她抬眼看着江白山,努力地想在这张陌生的中年女人脸上,寻觅一丝熟悉的影子。
是妈妈回来了吗?
荔枝干,这是方梨最喜欢的甜点,可因为口味独特且成本太多并不被市场所推崇,小时候的方梨天天吵着要吃,可无奈无论走进哪一家炒货店,小小的方梨都会得到店主“这个没人吃”的答复,并且还得被迫接受一顿关于其他蜜饯炒货的声情并茂地推销。
所有人都会三番五次地告诉方梨,这个东西不好吃,不如去尝尝那个好吃的。
可香蕉总归不是苹果,那些个人们常说的好吃的蜜饯,总归不是自己想要的荔枝干。
但妈妈不会这样说。
因为妈妈是不会让方梨的愿望落空的,永远都不会。
可妈妈不会永远在方梨身边。
江白山看着怔愣发呆的方梨,眼底满是疼惜,也不催促方梨,只是收回悬在半空的手,转身从身后的冷柜中拿出一个精致的小盒。
“都是我自己做的,不值什么钱,你拿回去泡水喝,安神又养颜。”
江白山的声音很温柔,如水般流淌过方梨的心田。
“谢谢江姨。”
方梨的声音有些颤抖,她不想在第一次见面的长辈面前失态,但她深知自己的情绪已如决堤的洪水,已经快控制不住了。
她的声音也太像了,这一刻,方梨似乎又看见了妈妈。
“我是听言殊说,你喜欢荔枝,刚好我娘家那儿有一片老林子,皮儿薄粒儿大汁水多,就托人弄了一些过来。”

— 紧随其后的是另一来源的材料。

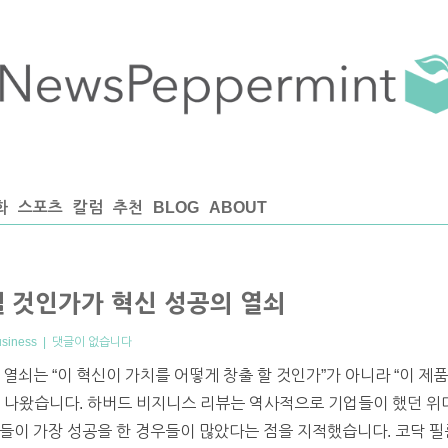
화
스포츠
칼럼
추천
BLOG
ABOUT
낼 것인가가 혁신 성공의 열쇠
usiness
|
댓글이 없습니다
열쇠는 “이 혁신이 가치를 어떻게 창출 할 것인가”가 아니라 “이 제
 나왔습니다. 하버드 비지니스 리뷰는 역사적으로 기업들이 했던 위
들이 가장 성공을 한 경우들이 많았다는 점을 지적했습니다. 코닥 필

“可你一直没有来,我就按照娘家的做法,做成了蜜饯。”
江白山的话,如一记绵软的棉花拳,轻轻地砸在了方梨最柔软的地方。
她嘴唇轻颤,试探地开口询问:
“江姨您是宣城人吗?”
江白山微微点头。
“那您认识...黎...平乐吗?”
明明只是三个字,方梨却用尽了全身力气才说出口。
因为,那是妈妈的名字。
这三个字,已经尘封在方梨心里十年之久了。
江白山轻叹一声,轻轻点了下头。
“那...”
“别问了阿梨,以后...想吃荔枝了就跟江姨说,管够。”
江白山出言打断了方梨的话,她抬手摸了摸方梨的头。
明明江白山的目光是看着自己,方梨却觉得她好像在透过自己,看着另外一个人。
“其实,今天请你来,既不是小泽,也不是言殊的意思,而是我。”
“我想见你很久了。”
这是...什么意思?
方梨疑惑不解,刚想追问,江白山却没有给她开口的机会。
江白山说完,便转身向会客厅走去,她的背影被廊灯拉得很长,走到门槛前,江白山略略停住了脚步,但没有回头,只轻声说道:
“以后想吃荔枝干了,就来找江姨来拿,姨这儿...多的是。”
方梨手中的精致小匣明明很轻,却又感觉沉甸甸的。
一阵清风从窗外吹进来,她似乎闻到了匣中荔枝干清甜的果香,混杂着一点儿陈皮的味道。
方梨知道,这是妈妈当年晒制荔枝干的配方,一模一样。
可她,到底是谁呢?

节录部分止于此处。